(Collected data)

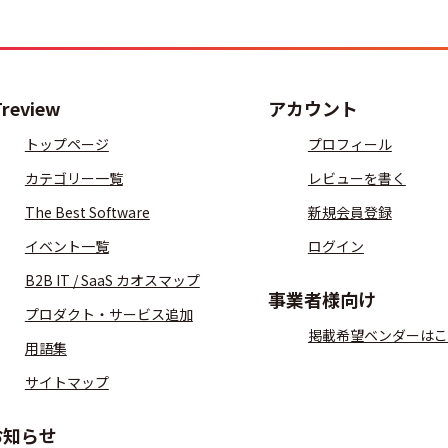
Treview
アカウント
トップページ
プロフィール
カテゴリー一覧
レビューを書く
The Best Software
新規会員登録
イベント一覧
ログイン
B2B IT / SaaS カオスマップ
事業者様向け
プロダクト・サービス追加
掲載希望ベンダーはこ
用語集
サイトマップ
お知らせ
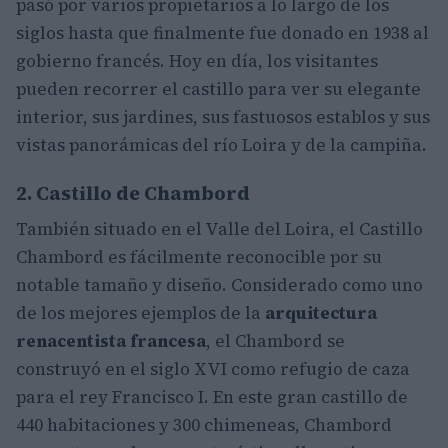
pasó por varios propietarios a lo largo de los
siglos hasta que finalmente fue donado en 1938 al
gobierno francés. Hoy en día, los visitantes
pueden recorrer el castillo para ver su elegante
interior, sus jardines, sus fastuosos establos y sus
vistas panorámicas del río Loira y de la campiña.
2. Castillo de Chambord
También situado en el Valle del Loira, el Castillo
Chambord es fácilmente reconocible por su
notable tamaño y diseño. Considerado como uno
de los mejores ejemplos de la
arquitectura
renacentista francesa
, el Chambord se
construyó en el siglo XVI como refugio de caza
para el rey Francisco I. En este gran castillo de
440 habitaciones y 300 chimeneas, Chambord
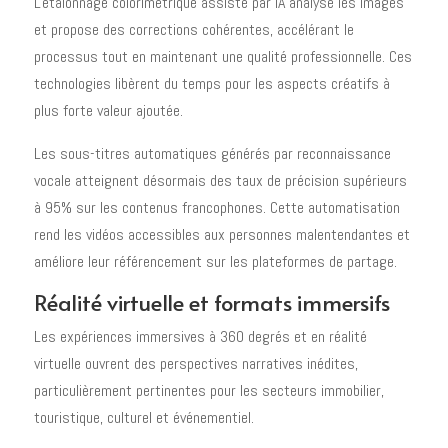
L'étalonnage colorimétrique assisté par IA analyse les images
et propose des corrections cohérentes, accélérant le
processus tout en maintenant une qualité professionnelle. Ces
technologies libèrent du temps pour les aspects créatifs à
plus forte valeur ajoutée.
Les sous-titres automatiques générés par reconnaissance
vocale atteignent désormais des taux de précision supérieurs
à 95% sur les contenus francophones. Cette automatisation
rend les vidéos accessibles aux personnes malentendantes et
améliore leur référencement sur les plateformes de partage.
Réalité virtuelle et formats immersifs
Les expériences immersives à 360 degrés et en réalité
virtuelle ouvrent des perspectives narratives inédites,
particulièrement pertinentes pour les secteurs immobilier,
touristique, culturel et événementiel.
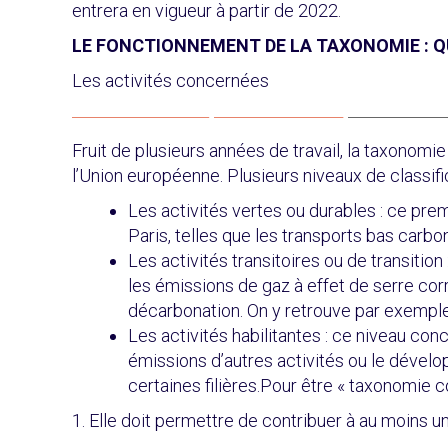
entrera en vigueur à partir de 2022.
LE FONCTIONNEMENT DE LA TAXONOMIE : QU
Les activités concernées
Fruit de plusieurs années de travail, la taxonomi
l’Union européenne. Plusieurs niveaux de classific
Les activités vertes ou durables : ce pr
Paris, telles que les transports bas carbo
Les activités transitoires ou de transition
les émissions de gaz à effet de serre cor
décarbonation. On y retrouve par exemple
Les activités habilitantes : ce niveau co
émissions d’autres activités ou le déve
certaines filières.Pour être « taxonomie 
1. Elle doit permettre de contribuer à au moins 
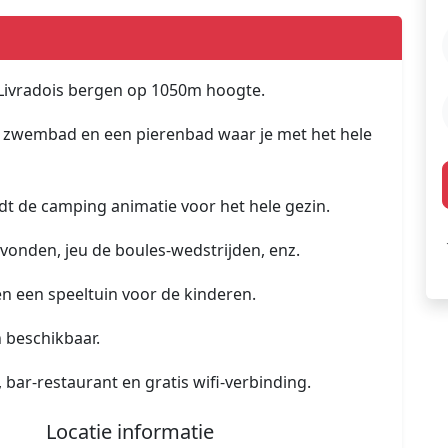
e Livradois bergen op 1050m hoogte.
 zwembad en een pierenbad waar je met het hele
dt de camping animatie voor het hele gezin.
nden, jeu de boules-wedstrijden, enz.
en een speeltuin voor de kinderen.
 beschikbaar.
ar-restaurant en gratis wifi-verbinding.
Locatie informatie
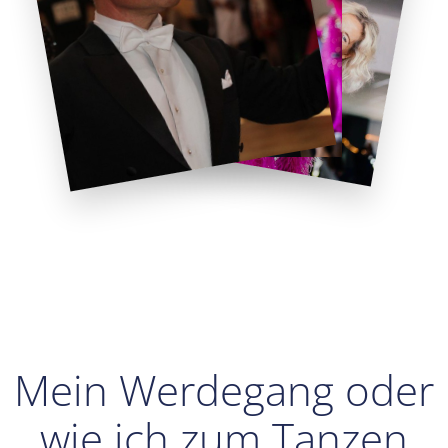
Mein Werdegang oder
wie ich zum Tanzen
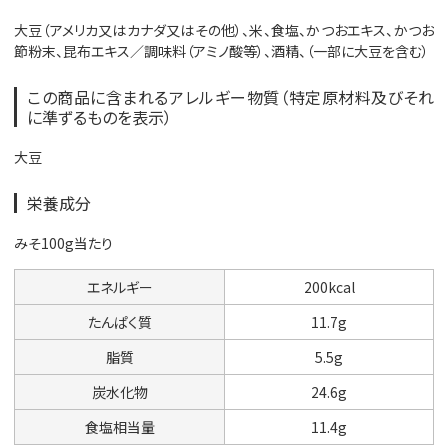
大豆（アメリカ又はカナダ又はその他）、米、食塩、かつおエキス、かつお
節粉末、昆布エキス／調味料（アミノ酸等）、酒精、（一部に大豆を含む）
この商品に含まれるアレルギー物質（特定原材料及びそれ
に準ずるものを表示）
大豆
栄養成分
みそ100g当たり
エネルギー
200kcal
たんぱく質
11.7g
脂質
5.5g
炭水化物
24.6g
食塩相当量
11.4g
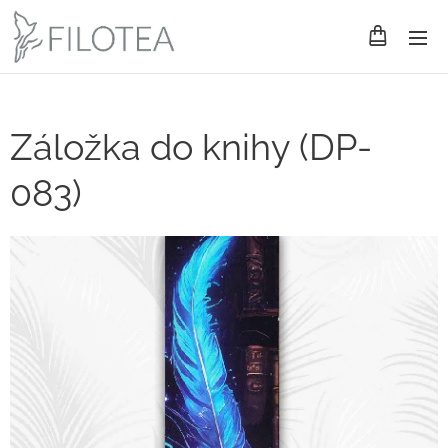
Záložka do knihy (DP-
083)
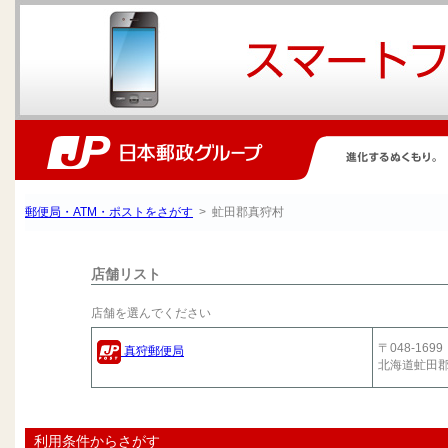
郵便局・ATM・ポストをさがす
> 虻田郡真狩村
店舗リスト
店舗を選んでください
〒048-1699
真狩郵便局
北海道虻田
利用条件からさがす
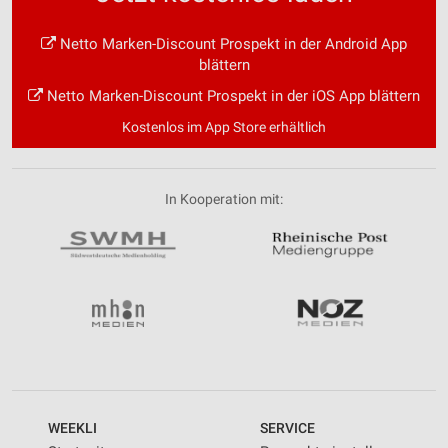
Netto Marken-Discount Prospekt in der Android App
blättern
Netto Marken-Discount Prospekt in der iOS App blättern
Kostenlos im App Store erhältlich
In Kooperation mit:
WEEKLI
SERVICE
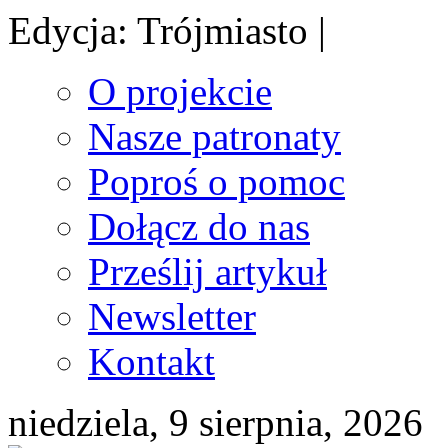
Edycja: Trójmiasto |
O projekcie
Nasze patronaty
Poproś o pomoc
Dołącz do nas
Prześlij artykuł
Newsletter
Kontakt
niedziela, 9 sierpnia, 2026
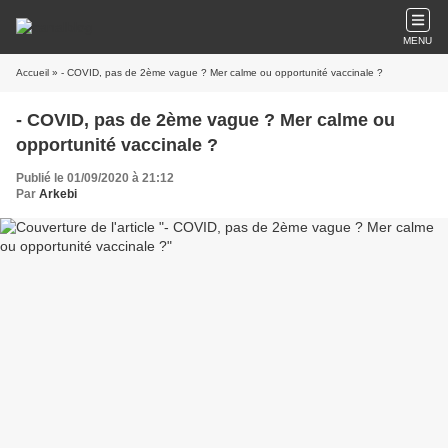
MENU
Accueil
» - COVID, pas de 2ème vague ? Mer calme ou opportunité vaccinale ?
- COVID, pas de 2ème vague ? Mer calme ou
opportunité vaccinale ?
Publié le 01/09/2020 à 21:12
Par
Arkebi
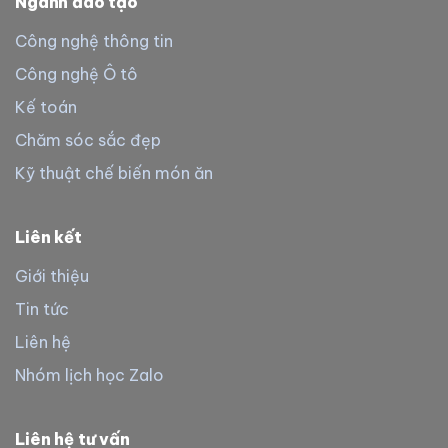
Ngành đào tạo
Công nghệ thông tin
Công nghệ Ô tô
Kế toán
Chăm sóc sắc đẹp
Kỹ thuật chế biến món ăn
Liên kết
Giới thiệu
Tin tức
Liên hệ
Nhóm lịch học Zalo
Liên hệ tư vấn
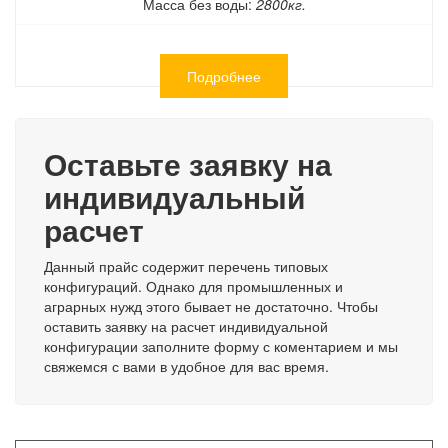
Масса без воды:
2800кг.
Подробнее
Оставьте заявку на
индивидуальный
расчет
Данный прайс содержит перечень типовых
конфигураций. Однако для промышленных и
аграрных нужд этого бывает не достаточно. Чтобы
оставить заявку на расчет индивидуальной
конфигурации заполните форму с коментарием и мы
свяжемся с вами в удобное для вас время.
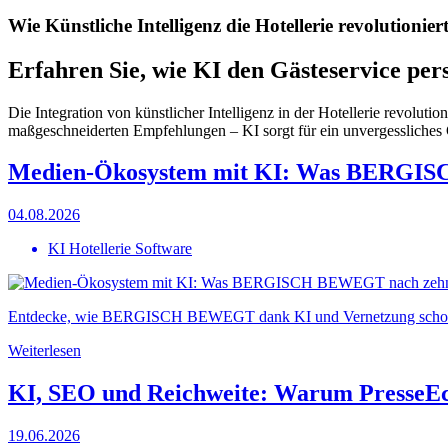
Wie Künstliche Intelligenz die Hotellerie revolutionier
Erfahren Sie, wie KI den Gästeservice pers
Die Integration von künstlicher Intelligenz in der Hotellerie revolutio
maßgeschneiderten Empfehlungen – KI sorgt für ein unvergessliches 
Medien-Ökosystem mit KI: Was BERGIS
04.08.2026
KI Hotellerie Software
Entdecke, wie BERGISCH BEWEGT dank KI und Vernetzung schon nac
Weiterlesen
KI, SEO und Reichweite: Warum PresseEc
19.06.2026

■ Your goal ■
Read the records above. Show each line that has the string "opportunité".

■ Answer to this exercise ■
» - COVID, pas de 2ème vague ? Mer calme ou opportunité vaccinale ?
opportunité vaccinale ?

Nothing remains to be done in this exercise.